Macy’s and the Fingerhut fiasco: In August, Macy’s gained headlines for its plan to close 100 locations, recognizing the undeniable power of online competition in an overstored U.S. market. But as far back as 1999, Macy’s was taking the first of many critical steps toward creating its successful internet business. And that turned into a critical misstep.
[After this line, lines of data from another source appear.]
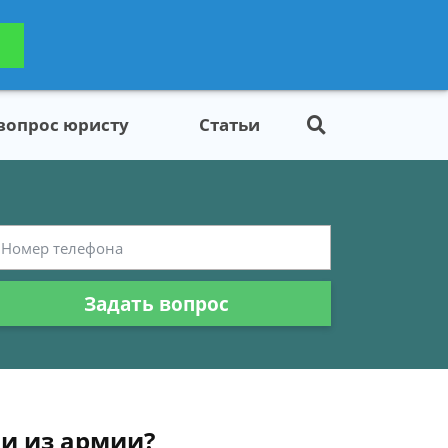
ьтацию
Задать вопрос
платно
 вопрос юристу
Статьи
Задать вопрос
и из армии?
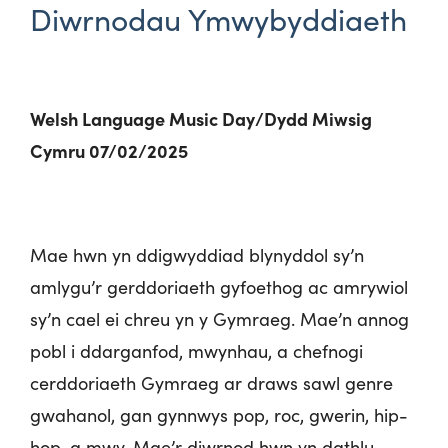
Diwrnodau Ymwybyddiaeth
Welsh Language Music Day/Dydd Miwsig
Cymru 07/02/2025
Mae hwn yn ddigwyddiad blynyddol sy’n
amlygu’r gerddoriaeth gyfoethog ac amrywiol
sy’n cael ei chreu yn y Gymraeg. Mae’n annog
pobl i ddarganfod, mwynhau, a chefnogi
cerddoriaeth Gymraeg ar draws sawl genre
gwahanol, gan gynnwys pop, roc, gwerin, hip-
hop, a mwy. Mae’r diwrnod hwn yn dathlu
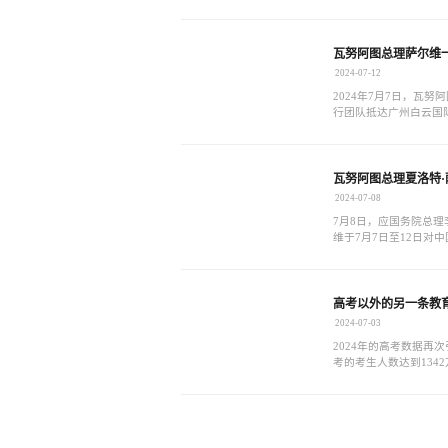
产规划、第三国中转出行，
瓦努阿图总理萨尔维
2024-07-12
2024年7月7日，瓦
行团队抵达广州白云国
前往机场，迎接这一重
瓦努阿图总理夏洛特
2024-07-08
7月8日，应国务院总理
维于7月7日至12日对
高考以外的另一条教
2024-07-03
2024年的高考数据再
考的考生人数达到134
苛，在这场考试中，只
的近2/3考生将面临落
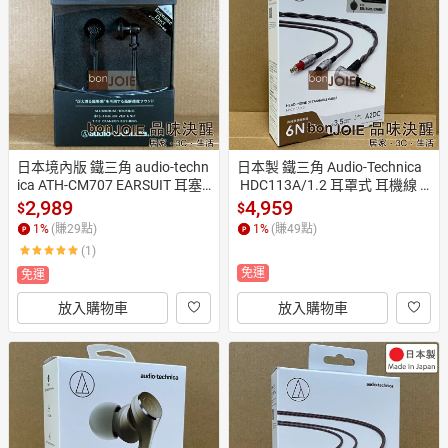
日本購物
電子/紙本書
HOT
日本境內版 鐵三角 audio-techn
日本製 鐵三角 Audio-Technica
ica ATH-CM707 EARSUIT 耳塞
 HDC113A/1.2 耳罩式 耳機線 A
式耳機
2DC 升級線 耳道式 OFC
2,989
4,959
$
$
1
%
(賺
29
點)
1
%
(賺
49
點)
(1)
免運
免運
放入購物車
放入購物車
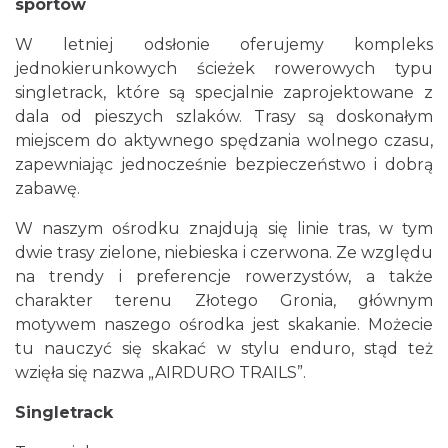
sportów
W letniej odsłonie oferujemy kompleks
jednokierunkowych ścieżek rowerowych typu
singletrack, które są specjalnie zaprojektowane z
dala od pieszych szlaków. Trasy są doskonałym
miejscem do aktywnego spędzania wolnego czasu,
zapewniając jednocześnie bezpieczeństwo i dobrą
zabawę.
W naszym ośrodku znajdują się linie tras, w tym
dwie trasy zielone, niebieska i czerwona. Ze względu
na trendy i preferencje rowerzystów, a także
charakter terenu Złotego Gronia, głównym
motywem naszego ośrodka jest skakanie. Możecie
tu nauczyć się skakać w stylu enduro, stąd też
wzięła się nazwa „AIRDURO TRAILS”.
Singletrack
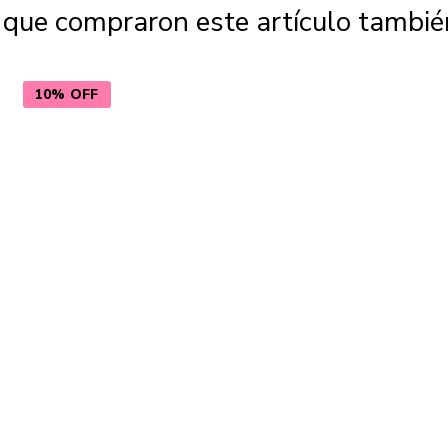
s que compraron este artículo tambi
10% OFF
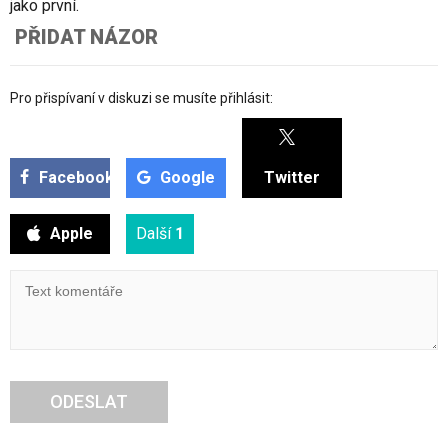
jako první.
PŘIDAT NÁZOR
Pro přispívaní v diskuzi se musíte přihlásit:
Facebook
Google
Twitter
Apple
Další
1
ODESLAT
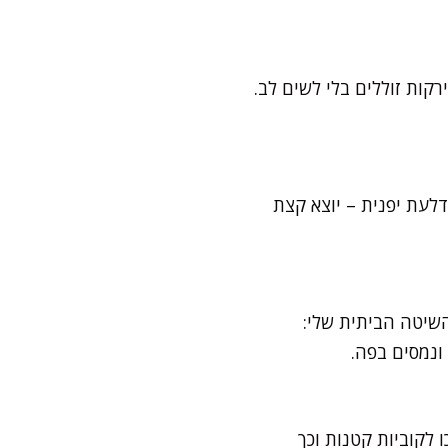
רקות זוללים בלי לשים לב.
עת יפנית – יוצא קצת
השיטה הביתית שלי:
ונמסים בפה.
 לקוביות קטנות וכך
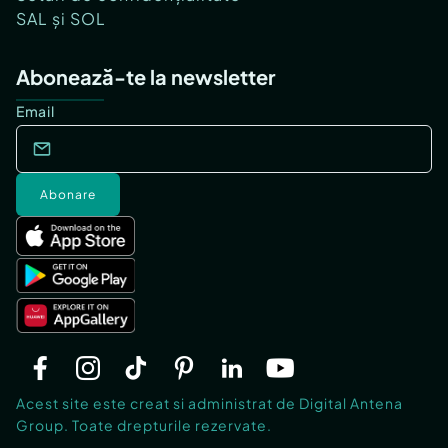
SAL și SOL
Abonează-te la newsletter
Email
Abonare
Acest site este creat si administrat de Digital Antena
Group. Toate drepturile rezervate.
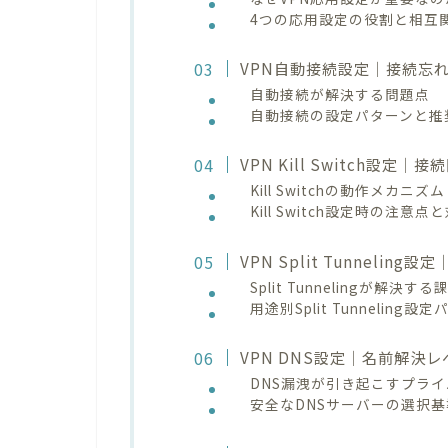
4つの応用設定の役割と相互
VPN自動接続設定｜接続忘
自動接続が解決する問題点
自動接続の設定パターンと推
VPN Kill Switch設
Kill Switchの動作メカニズム
Kill Switch設定時の注意点
VPN Split Tunneli
Split Tunnelingが解決する
用途別Split Tunneling設
VPN DNS設定｜名前解決
DNS漏洩が引き起こすプラ
安全なDNSサーバーの選択基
Macy’s, back then called Federated Department Stores, paid $1.7 billion for Fingerhut, a catalog known for its extensive direct marketing and internet expertise. Fingerhut was a master at database marketing – quite an asset. A key role of that data was enabling Fingerhut to separate customers who would not pay their debts from those who would, to whom it extended installment plans. Federated, however, replaced that system with credit cards, and in doing so reduced the predictive reliability of the database. Credit limits rose and customers fell behind on payments. By 2000, Fingerhut had lost $400 million.

Federated sold the business in 2002. Some experts suggested that the department store chain did not understand the catalog business or Fingerhut’s lower-income customer base. That being said, Federated clearly gained valuable insight into e-commerce – its online business generated $1 billion in sales in December 2015. Now, with the closure of 100 stores, it plans to invest more in improving its online customer experience.

Home Depot’s failure in China: Home Depot is the largest home improvement chain in the world thanks to strong performances in Mexico and Canada. But its 2006 expansion into China, despite precautions, presented a key unexpected challenge. Not that Home Depot was unprepared. When it entered China through a retail acquisition, Home Depot had already opened a businesses development office to gain better insights to strategically plan its entry, and it had sent an executive to study the markets and competition in 25 Chinese cities.

The problem was that Chinese consumers had little interest in doing it themselves – to them this was a sign of poverty. Besides, labor was highly affordable. As one Home Depot spokeswoman put it: “…this is more of a do-it-for-me culture.”

Home Depot shuttered 12 large-format stores in 2012, taking an after-tax charge of $160 million, but it maintained a string of specialty locations that focused on paint and design. The lesson: Home Depot studied the market and the competition, but it apparently did not examine the preferences and values of the emerging Asian consumer.

Walmart’s SKU rationalization: Back in 2009, in an effort to make its stores less cluttered and easier to shop, Walmart pulled thousands of items off its shelves. The plan was to enable Walmart to focus on faster-growing categories by eliminating slower-moving products and adding more “upscale” items.

The plan backfired, however, when shoppers could no longer find their preferred detergent or clothing and took their entire shopping lists elsewhere. Sales declined for seven consecutive quarters. In April 2011, Walmart added 8,500 items back to its mix. To emphasize the customer’s influence on its restock strategy, Walmart applied flags that stated, “It’s Back.”

Sam Walton would approve. The missteps that define retail today could fill a series of books, but let’s not make the mistake of spending too much time examining others. Instead, as we approach the day’s challenges, keep in mind another gem from Walton: “You can learn from everybody.”